SOURCE DATA:
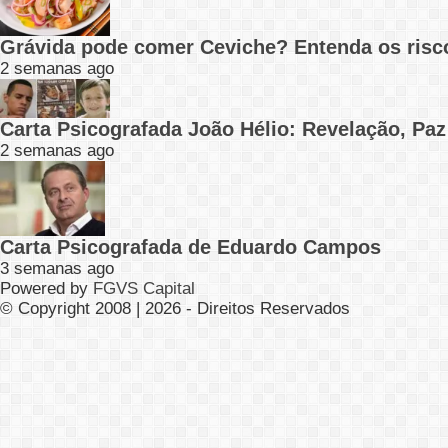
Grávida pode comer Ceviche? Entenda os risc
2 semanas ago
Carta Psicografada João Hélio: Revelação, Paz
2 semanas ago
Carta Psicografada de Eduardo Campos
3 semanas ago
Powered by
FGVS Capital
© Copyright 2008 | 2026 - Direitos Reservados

...

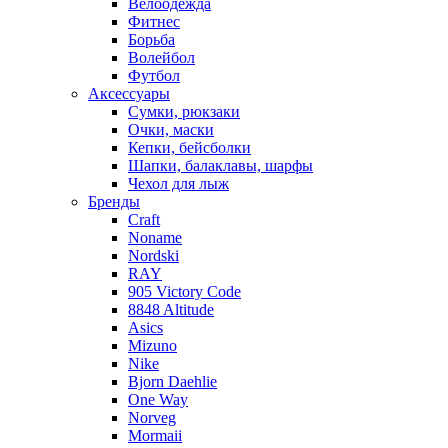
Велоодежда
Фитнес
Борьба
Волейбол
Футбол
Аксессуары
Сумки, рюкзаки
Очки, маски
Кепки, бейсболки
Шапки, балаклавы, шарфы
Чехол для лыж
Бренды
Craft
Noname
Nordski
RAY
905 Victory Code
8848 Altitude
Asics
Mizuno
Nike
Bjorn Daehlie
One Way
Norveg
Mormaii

==

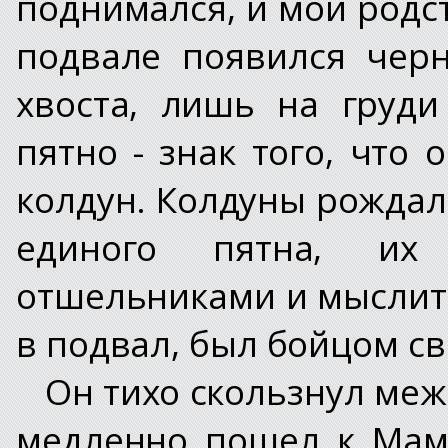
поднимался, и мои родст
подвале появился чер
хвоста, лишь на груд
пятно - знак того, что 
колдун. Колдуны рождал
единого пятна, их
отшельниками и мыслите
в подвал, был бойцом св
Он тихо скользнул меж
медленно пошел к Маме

THE PROBLEM: Please work out how many lines above carry "Psicografada", writing only the result.

FINISHED EXERCISE: 2